▶ **Problem details**
An exact copy of the listing is required, with its pictures removed.

▶ **Dataset**
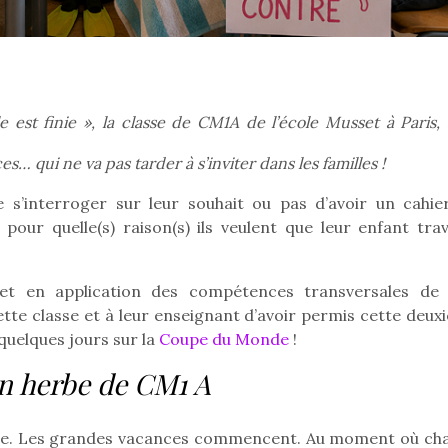
 est finie », la classe de CM1A de l’école Musset à Paris, 
… qui ne va pas tarder à s’inviter dans les familles !
s’interroger sur leur souhait ou pas d’avoir un cahie
pour quelle(s) raison(s) ils veulent que leur enfant trava
met en application des compétences transversales de 
te classe et à leur enseignant d’avoir permis cette deux
a quelques jours sur la
Coupe du Monde
!
loutre en peluche
Petit chef deviendra
Une loutre
en herbe de CM1 A
r les enfants, un
grand !
pour les 
Les jeux d’imitation
al qui change des
animal qui
constituent un véritable
ands classiques !
grands cl
mine. Les grandes vacances commencent. Au moment où ch
terrain d’apprentissage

▶ **Solution to this task**
 est finie », la classe de CM1A de l’école Musset à Paris, 
… qui ne va pas tarder à s’inviter dans les familles !
s’interroger sur leur souhait ou pas d’avoir un cahie
pour quelle(s) raison(s) ils veulent que leur enfant trava
met en application des compétences transversales de 
te classe et à leur enseignant d’avoir permis cette deux
a quelques jours sur la
Coupe du Monde
!
loutre en peluche
Petit chef deviendra
Une loutre
en herbe de CM1 A
r les enfants, un
grand !
pour les 
Les jeux d’imitation
al qui change des
animal qui
constituent un véritable
ands classiques !
grands cl
mine. Les grandes vacances commencent. Au moment où ch
terrain d’apprentissage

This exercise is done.